Ecrit par MCDEM (Murielle Compère-Demarcy) le 29.09.21 dans La Une CED, Les Chroniques, Les Livres, Poésie

Sous le non-lieu du ciel, Annie Wallois, Éditions Henry, Coll. La Main aux Poètes, octobre 2020, 48 pages, 8 €

Sous le non-lieu du ciel, Annie Wallois (par Murielle Compère-Demarcy)

Le titre de cet opus de la poétesse Annie Wallois ouvre d’entrée la fenêtre sur le champ poétique, avec son prisme d’interprétations possibles, avec l’interpellation qu’il suscite, à la fois imagé et mystérieux. La poétesse évoque un « non-lieu du ciel », mais encore ? Ne serait-ce pas cet espace dépeuplé tel qu’il peut se refléter sur la margelle du « puits intérieur », à la disparition, la perte, l’absence d’êtres aimés ? Un non-lieu pour les autres, le focus au contraire (ici amorcé par les mots d’une poétesse) sur un lieu-dit douloureux pour qui est tristement touché. Tout devient d’une hypersensible résonance au surgissement dans nos vies d’un événement majeur personnel subi comme une effraction, toujours traumatisant (deuil, accident, dépression, etc.) et l’indifférence alentour paraît alors aussi violente qu’une indécence, une provocation (« Pendant qu’au ciel tournoient les vautours / Étrangers aux maux du monde »). Les nettoyeurs (fossoyeurs) ne sont pas les payeurs (proies, victimes) et ainsi va souvent le monde mais, nous souffle Annie Wallois, ne soyons pas pour autant fatalistes, pire, résignés :

« (…) il faut faire quelque chose »). La double-page 26 et 27 semble condenser et diffuser l’atmosphère d’ensemble du recueil, nous indiquant une direction où nous nous voyons, spectateurs de nous-mêmes, rassembler les pièces du puzzle personnel de l’existence dont nous demeurons les jouets, « canards flottés ».

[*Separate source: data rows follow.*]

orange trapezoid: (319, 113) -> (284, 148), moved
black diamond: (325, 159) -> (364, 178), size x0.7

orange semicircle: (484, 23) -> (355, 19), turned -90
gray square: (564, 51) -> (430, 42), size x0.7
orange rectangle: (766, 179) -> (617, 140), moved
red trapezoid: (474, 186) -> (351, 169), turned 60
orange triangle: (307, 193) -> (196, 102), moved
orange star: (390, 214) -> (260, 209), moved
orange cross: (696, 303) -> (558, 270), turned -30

L’opus nous offre l’écoute de deux voix sur certaines de ses pages en vis-à-vis – deux voix représentées par une forme en italiques ou non des caractères –, comme si un dialogue s’écrivait dans l’espace poétique d’Annie Wallois entre sa perception du monde et une pensée-écho prenant son relai avec un angle d’approche d’une acuité différente ; comme si la sensibilité d’un cœur menacé de « se débiner » se rembobinait aux envers recueillies de l’existence.

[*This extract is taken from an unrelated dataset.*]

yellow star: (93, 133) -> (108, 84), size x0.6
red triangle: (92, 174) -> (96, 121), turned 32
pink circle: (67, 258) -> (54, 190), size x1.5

Ne pas approcher l’oreille

La terrasse donnait sur un jardin

Où régnait la liberté de se répandre

Le cœur pourrait se débobiner

Où chaque herbe avait tout le ciel pour croître

Il y eût entre nous les mots que le vent rabat

Avant le confinement de la parole dans le puits

intérieur

À la fenêtre tombée comme une lame

Le regard béant sur les lointains

Tranche plus qu’il n’étreint

Plus tard loin de la ville aux mille mâts

un train file

Un paysage se débobine

Ce battement affolé de mon cœur me dit

que tu traverses mon ciel

Quelque chose de Reverdy résonne entre les lignes – une résonance des mots de qui persévère sur son chemin, de qui poursuit opiniâtrement sa route, « percutant l’air » le front hargneux ou résolu à ne pas se laisser abattre. Le détour par le chant du poème imprime, dans la caisse de résonance du cœur et de tous les sens de l’esprit, cette « obstination » que le chemin, « fruit de l’usure », imprime pour sa part à la terre. L’arbre de la Vie tient debout, résiste, enraciné dans le doute et quelques convictions qui, au final, raflent suffisamment la mise pour ne pas arracher notre être au réel ; « un grand vent rafle l’indécision », bourrasque salutaire de l’air, bouffée d’oxygène qui nous relève.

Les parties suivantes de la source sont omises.